Relations between Afghanistan and Pakistan, which have long been fragile, have soured over accusations that Islamabad has been covertly funding militant groups carrying out attacks in the neighbouring country. Karzai, speaking at a press conference with Indian Prime Minister Manmohan Singh in New Delhi, stressed again that “terrorism and radicalism” were being used “as an instrument of policy against our citizens”.
It appeared to be a veiled reference to Pakistan. The “strategic partnership” sealed with India – the first such pact between Afghanistan and another country – deepens already friendly ties and aims to boost trade, security and cultural links between the countries. Singh said the deal “creates an institutional framework for our future cooperation”. He added, “India will stand by the people of Afghanistan as they prepare to assume the responsibility for their governance and security after the withdrawal of international forces in 2014.”
But Indian involvement in Afghanistan is extremely sensitive because of the delicate and often deadly power games in South Asia, with Pakistan vehemently opposed to its arch-foe meddling in what it considers its backyard. New Delhi, fearful of the return of an extremist regime in Kabul, has ploughed about $2.0 billion of aid into the country to gain influence, helping fund highways and the new national parliament. Analysts in India had predicted that Karzai, angry at Pakistan and wary of a drawdown of US troops by 2014, would look to elevate India’s role in stabilising his war-torn country.

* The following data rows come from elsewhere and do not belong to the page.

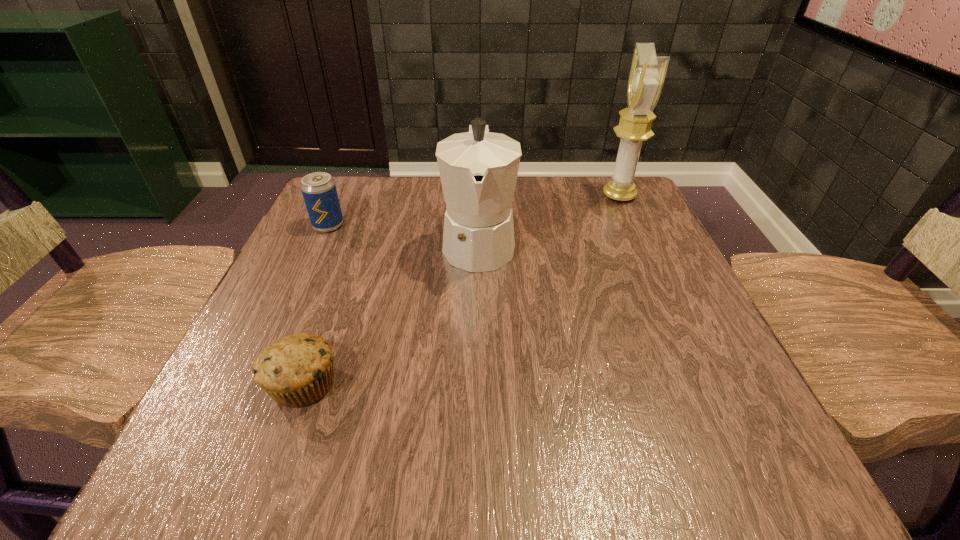 Image resolution: width=960 pixels, height=540 pixels. In order to click on the farthest object in this screenshot , I will do `click(647, 73)`.

Identify the location of the tallest object. Image resolution: width=960 pixels, height=540 pixels. (647, 73).

At what (x,y) coordinates should I click in order to perform the action: click on the second object from right to left. Please return your answer as a coordinate pair (x, y). Looking at the image, I should click on (478, 169).

Identify the location of coffeepot. (478, 169).

Locate an element on the screen. The image size is (960, 540). the third tallest object is located at coordinates (319, 191).

I want to click on the shortest object, so click(297, 370).

In order to click on muffin in this screenshot , I will do `click(297, 370)`.

Locate an element on the screen. The height and width of the screenshot is (540, 960). free space located 0.150m on the front-facing side of the rightmost object is located at coordinates (540, 196).

Locate an element on the screen. vacant space situated on the front-facing side of the rightmost object is located at coordinates (477, 196).

Identify the location of free location located 0.260m on the front-facing side of the rightmost object. This screenshot has width=960, height=540. (493, 196).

Some expressed concern, however, that a greater role for India could lead to a more intense and dangerous “proxy war” between it and nuclear-armed Pakistan on Afghan territory, with unpredictable consequences. “Delhi and Kabul are realistic enough to know that there can be no lasting peace in Afghanistan without a measure of Pakistan’s support,” C Raja Mohan, from the Centre For Policy Research in New Delhi, wrote on Tuesday. The Afghan president’s trip, his second to India this year, comes after the assassination last month of former president and peace envoy Burhanuddin Rabbani, who was killed by a Pakistani citizen according to Karzai’s office.